Toronto out to prove its hockey preeminence

Toronto will get another shot to prove it’s a true hockey town when Team Canada drops by for an exhibition game against Sweden on Dec. 21 in preparation for the world junior tournament in Buffalo, N.Y.

Canada will also take on Switzerland Dec. 20 in Oshawa, and battle Finland three days later in Kitchener.

The move signifies another attempt by the city to generate interest in a market that traditionally gravitates solely to the Toronto Maple Leafs.

But the Greater Toronto Area will have its chance to silence the critics as it will host numerous non-NHL events over the next year.

It was announced in May that Mississauga will host the 2011 MasterCard Memorial Cup, the most preeminent national junior hockey tournament in North America.

Following the announcement that Mississauga beat out smaller markets such as Barrie, Kingston and Windsor, OHL commissioner David Branch praised the decision made by the selection committee.

“The city of Mississauga and the Greater Toronto Area is such an enormous market for hockey at all levels,” Branch said. “We are confident that this event will excite fans in this area and enhance the experience for fans across the entire CHL.”

It’s hard to argue the GTA isn’t a major hockey market based on numbers alone, but when it comes to the junior level — specifically the OHL — there are plenty questions surrounding the region’s invested interest.

The Mississauga St. Michael’s Majors ranked second last in average attendance last year of only 2, 248 despite playing in an arena capable of holding 5,420.

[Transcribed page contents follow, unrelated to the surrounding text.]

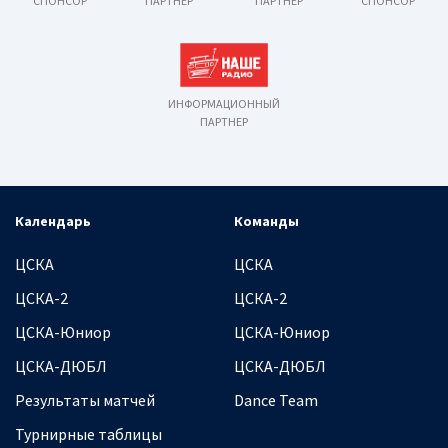
СПОНСОР
ПАРТНЕР
ПАРТНЕР
СПОНСОР
ИНФОРМАЦИОННЫЙ
ПАРТНЕР
Календарь
Команды
ЦСКА
ЦСКА
ЦСКА-2
ЦСКА-2
ЦСКА-Юниор
ЦСКА-Юниор
ЦСКА-ДЮБЛ
ЦСКА-ДЮБЛ
Результаты матчей
Dance Team
Турнирные таблицы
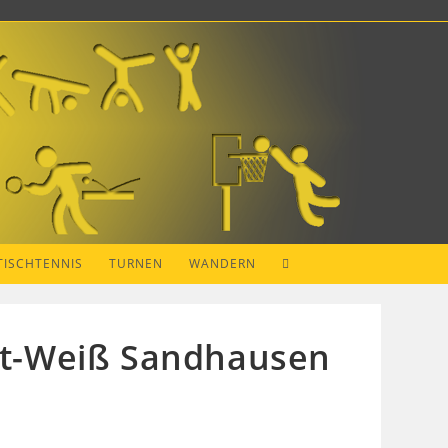
WEBSITE-
TISCHTENNIS
TURNEN
WANDERN
SUCHE
Rot-Weiß Sandhausen
UMSCHALTEN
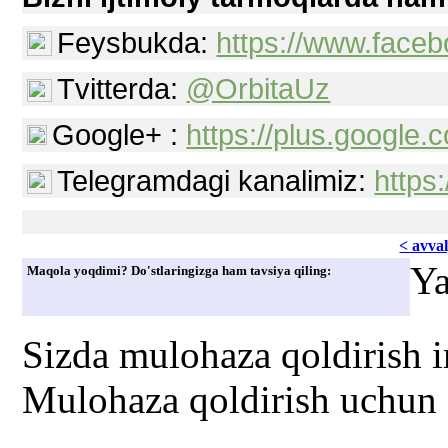
Feysbukda:
https://www.faceb
Tvitterda:
@OrbitaUz
Google+ :
https://plus.googl
Telegramdagi kanalimiz:
https
< avvаl
Ya
Maqola yoqdimi? Do'stlaringizga ham tavsiya qiling:
Sizda mulohaza qoldirish 
Mulohaza qoldirish uchun s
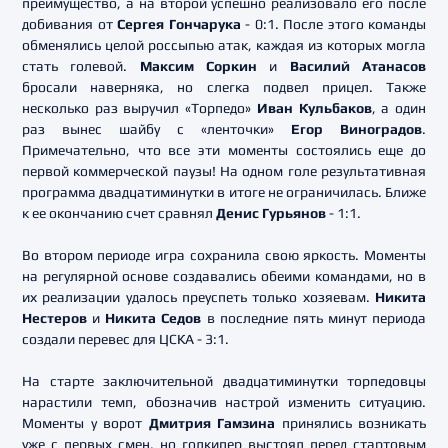
преимущество, а на второй успешно реализовало его после
добивания от
Сергея Гончарука
- 0:1. После этого команды
обменялись целой россыпью атак, каждая из которых могла
стать голевой.
Максим Соркин
и
Василий Атанасов
бросали наверняка, но слегка подвел прицел. Также
несколько раз выручил «Торпедо»
Иван Кульбаков
, а один
раз вынес шайбу с «ленточки»
Егор Виноградов
.
Примечательно, что все эти моменты состоялись еще до
первой коммерческой паузы! На одном голе результативная
программа двадцатиминутки в итоге не ограничилась. Ближе
к ее окончанию счет сравнял
Денис Гурьянов
- 1:1.
Во втором периоде игра сохранила свою яркость. Моменты
на регулярной основе создавались обеими командами, но в
их реализации удалось преуспеть только хозяевам.
Никита
Нестеров
и
Никита Седов
в последние пять минут периода
создали перевес для ЦСКА - 3:1.
На старте заключительной двадцатиминутки торпедовцы
нарастили темп, обозначив настрой изменить ситуацию.
Моменты у ворот
Дмитрия Гамзина
принялись возникать
уже с первых смен, но голкипер выстоял перед стартовым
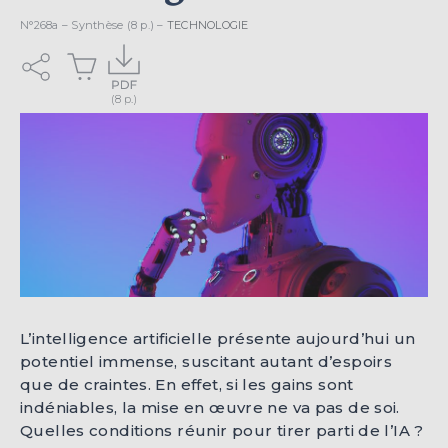
N°268a – Synthèse (8 p.) –
TECHNOLOGIE
L’intelligence artificielle présente aujourd’hui un
potentiel immense, suscitant autant d’espoirs
que de craintes. En effet, si les gains sont
indéniables, la mise en œuvre ne va pas de soi.
Quelles conditions réunir pour tirer parti de l’IA ?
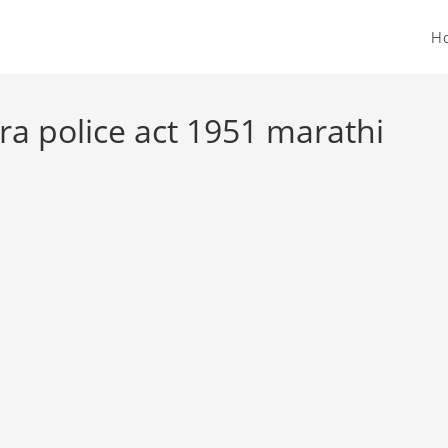
H
a police act 1951 marathi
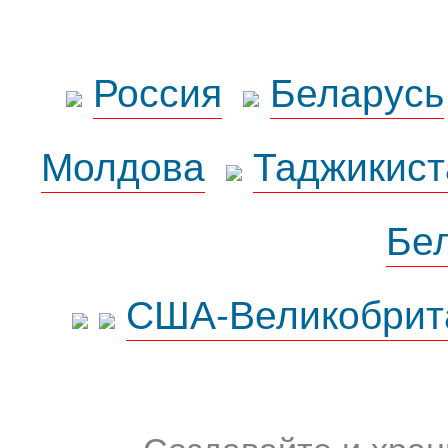
Россия
Беларусь
Молдова
Таджикист
Бе
США-Великобрит
Создавайте и хран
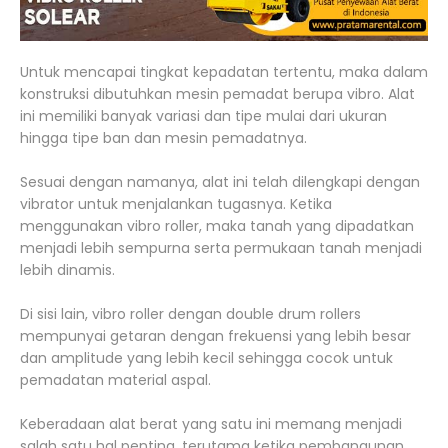
Untuk mencapai tingkat kepadatan tertentu, maka dalam
konstruksi dibutuhkan mesin pemadat berupa vibro. Alat
ini memiliki banyak variasi dan tipe mulai dari ukuran
hingga tipe ban dan mesin pemadatnya.
Sesuai dengan namanya, alat ini telah dilengkapi dengan
vibrator untuk menjalankan tugasnya. Ketika
menggunakan vibro roller, maka tanah yang dipadatkan
menjadi lebih sempurna serta permukaan tanah menjadi
lebih dinamis.
Di sisi lain, vibro roller dengan double drum rollers
mempunyai getaran dengan frekuensi yang lebih besar
dan amplitude yang lebih kecil sehingga cocok untuk
pemadatan material aspal.
Keberadaan alat berat yang satu ini memang menjadi
salah satu hal penting, terutama ketika pembangunan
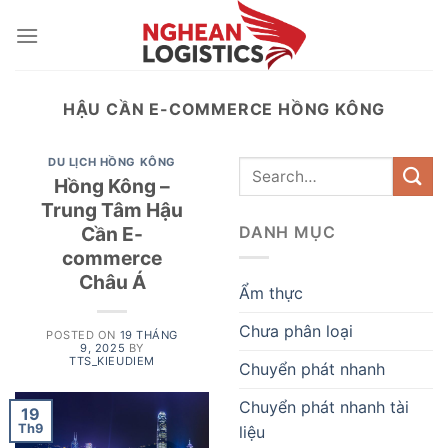
Skip
to
content
HẬU CẦN E-COMMERCE HỒNG KÔNG
DU LỊCH HỒNG KÔNG
Hồng Kông –
Trung Tâm Hậu
Cần E-
DANH MỤC
commerce
Châu Á
Ẩm thực
Chưa phân loại
POSTED ON
19 THÁNG
9, 2025
BY
TTS_KIEUDIEM
Chuyển phát nhanh
Chuyển phát nhanh tài
19
Th9
liệu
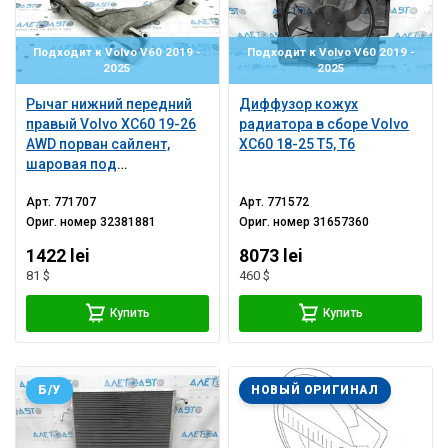
Подходит к Volvo V60 2019 -
Подходит к Volvo V60 2019 -
2025
2025
Рычаг нижний передний
Диффузор кожух
правый Volvo XC60 19-26
радиатора в сборе Volvo
AWD порван сайлент,
XC60 18-25 T5, T6
шаровая под
реставрацию
Арт.
771707
Арт.
771572
Ориг. номер
32381881
Ориг. номер
31657360
1422 lei
8073 lei
81 $
460 $
Купить
Купить
Б/У
НОВЫЙ ОРИГИНАЛ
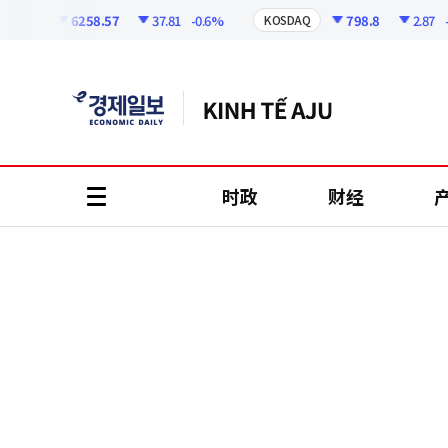
코
인
6258.57
37.81
-0.6%
798.8
2.87
-0.3
PI
KOSDAQ
정
보
时政
财经
all
menu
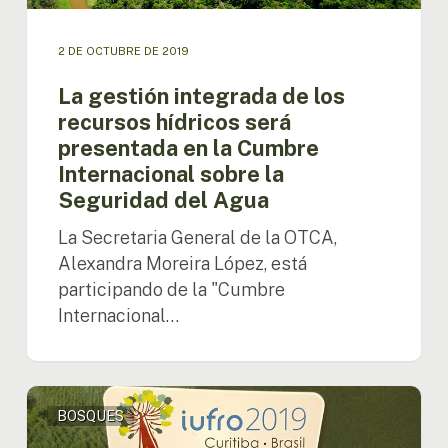
Internacional
sobre
2 DE OCTUBRE DE 2019
la
Seguridad
La gestión integrada de los
del
recursos hídricos será
Agua
presentada en la Cumbre
Internacional sobre la
Seguridad del Agua
La Secretaria General de la OTCA,
Alexandra Moreira López, está
participando de la "Cumbre
Internacional…
OTCA
BOSQUES
presenta
trabajos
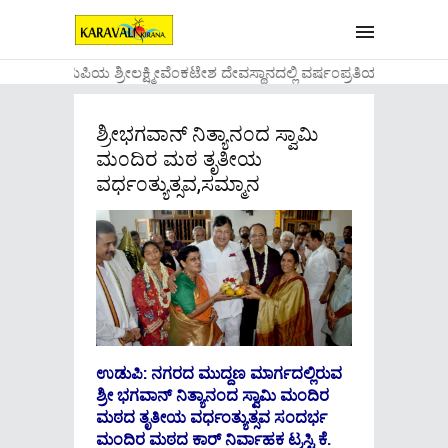
....ಉಡುಪಿಯ ಶ್ರೀಲಕ್ಷ್ಮೀವೆ೦ಕಟೇಶ ದೇವಸ್ಥಾನದಲ್ಲಿ ವರ್ಷ೦ಪ್ರತಿಯ ವಾಡಿಕೆಯ೦
ಶ್ರೀಭಗವಾನ್ ನಿತ್ಯಾನ೦ದ ಸ್ವಾಮಿ
ಮ೦ದಿರ ಮಠ ತೃತೀಯ
ವರ್ಧ೦ತ್ಯುತ್ಸವ,ಸಮ್ಮಾನ
ಉಡುಪಿ: ನಗರದ ಮುದ್ದಣ ಮಾರ್ಗದಲ್ಲಿರುವ
ಶ್ರೀ ಭಗವಾನ್ ನಿತ್ಯಾನಂದ ಸ್ವಾಮಿ ಮಂದಿರ
ಮಠದ ತೃತೀಯ ವರ್ಧಂತ್ಯುತ್ಸವ ಸಂದರ್ಭ
ಮಂದಿರ ಮಠದ ಕಾರ್ ನಿರ್ವಾಹಕ ಟ್ರಸ್ಟಿ ಕೆ.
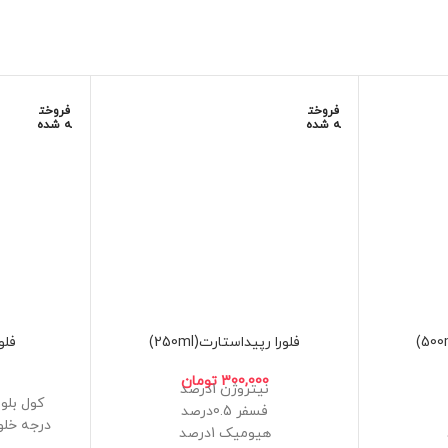
فروخت
فروخت
ه شده
ه شده
فلورا رپیداستارت(250ml)
فلور
300,000
تومان
نیتروژن 1درصد
کول بلو
فسفر 0.5درصد
هیومیک 1درصد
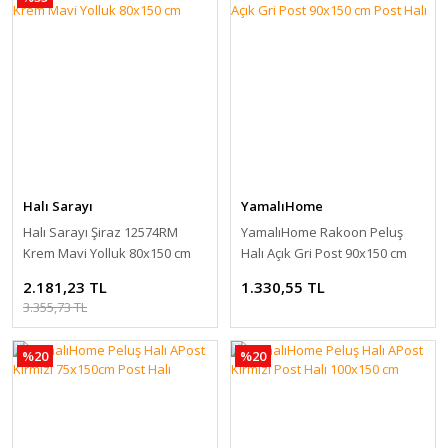
Halı Sarayı
YamalıHome
Halı Sarayı Şiraz 12574RM
YamalıHome Rakoon Peluş
Krem Mavi Yolluk 80x150 cm
Halı Açık Gri Post 90x150 cm
Post Halı
2.181,23 TL
1.330,55 TL
3.355,73 TL
%20
%20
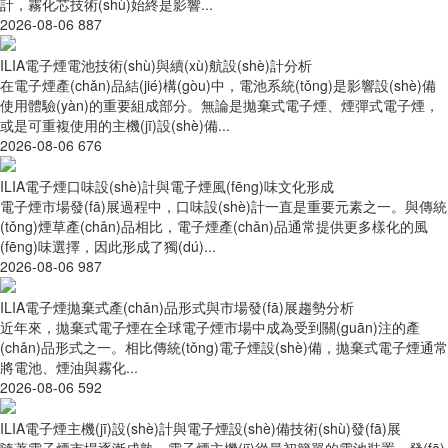
計，霧化芯技術(shù)始終是影響...
2026-08-06
887
ILIA電子煙電池技術(shù)與續(xù)航設(shè)計分析
在電子煙產(chǎn)品結(jié)構(gòu)中，電池系統(tǒng)是影響設(shè)備
使用體驗(yàn)的重要組成部分。無論是拋棄式電子煙、煙彈式電子煙，
或是可重複使用的主機(jī)設(shè)備...
2026-08-06
676
ILIA電子煙口味設(shè)計與電子煙風(fēng)味文化形成
電子煙市場發(fā)展過程中，口味設(shè)計一直是重要元素之一。與傳統
(tǒng)煙草產(chǎn)品相比，電子煙產(chǎn)品通常提供更多樣化的風
(fēng)味選擇，因此形成了獨(dú)...
2026-08-06
987
ILIA電子煙拋棄式產(chǎn)品形式與市場發(fā)展趨勢分析
近年來，拋棄式電子煙在全球電子煙市場中成為受到關(guān)注的產
(chǎn)品形式之一。相比傳統(tǒng)電子煙設(shè)備，拋棄式電子煙通常
將電池、煙油與霧化...
2026-08-06
592
ILIA電子煙主機(jī)設(shè)計與電子煙設(shè)備技術(shù)發(fā)展
隨著電子煙市場逐漸成熟，電子煙主機(jī)從最初簡單的電池裝置，發(fā)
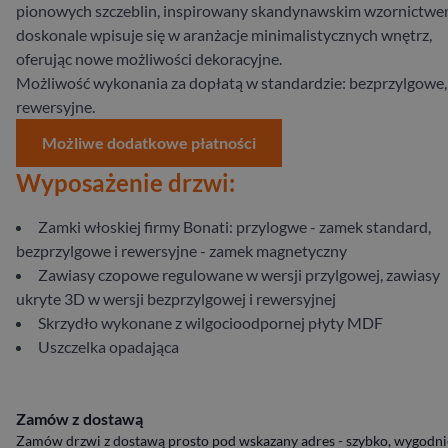
pionowych szczeblin, inspirowany skandynawskim wzornictwe
doskonale wpisuje się w aranżacje minimalistycznych wnętrz,
oferując nowe możliwości dekoracyjne.
Możliwość wykonania za dopłatą w standardzie: bezprzylgowe,
rewersyjne.
Możliwe dodatkowe płatności
Wyposażenie drzwi:
Zamki włoskiej firmy Bonati: przylogwe - zamek standard,
bezprzylgowe i rewersyjne - zamek magnetyczny
Zawiasy czopowe regulowane w wersji przylgowej, zawiasy
ukryte 3D w wersji bezprzylgowej i rewersyjnej
Skrzydło wykonane z wilgocioodpornej płyty MDF
Uszczelka opadająca
Zamów z dostawą
Zamów drzwi z dostawą prosto pod wskazany adres - szybko, wygodnie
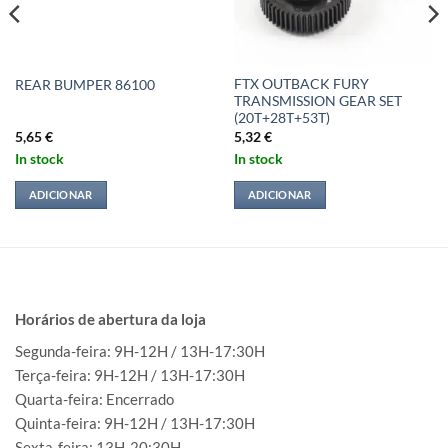
FTX OUTBACK FURY
REAR BUMPER 86100
TRANSMISSION GEAR SET
(20T+28T+53T)
5,65
€
5,32
€
In stock
In stock
ADICIONAR
ADICIONAR
Horários de abertura da loja
Segunda-feira: 9H-12H / 13H-17:30H
Terça-feira: 9H-12H / 13H-17:30H
Quarta-feira: Encerrado
Quinta-feira: 9H-12H / 13H-17:30H
Sexta-feira: 13H-20:30H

Granted, they have drawn bigger crowds this year with an average of 2,955 coming out to watch one of the best team’s in the CHL.

The spike in attendance was expected, but it will be interesting to see if it drops back down next year or if the Memorial Cup attracts new fans.

If history is any indication, the status quo will prevail.

Before the Majors called Mississauga home, they played out of Toronto’s St. Michael’s College.

Despite icing a team that made four-straight conference finals between 2000-2004, they averaged only 1,165 fans per game during that span.

Mississauga’s history isn’t any better.

After coming into the league in 1998-99, the IceDogs killed any momentum generated from the birth of a new franchise by winning a combined 26 games in their first four seasons.

While attendance was respectable at first, the novelty of junior hockey in Mississauga gradually waned and hasn’t recovered since.

On top of hosting the Memorial Cup, Toronto will get another opportunity to showcase its passionate hockey base when the CHL Top Prospects Game is played at the Air Canada Centre Jan. 19.

If the trifecta of events draws poorly, the naysayers will become louder and the centre of the hockey universe challenged once again.

But hey, at least the Leafs are winning again.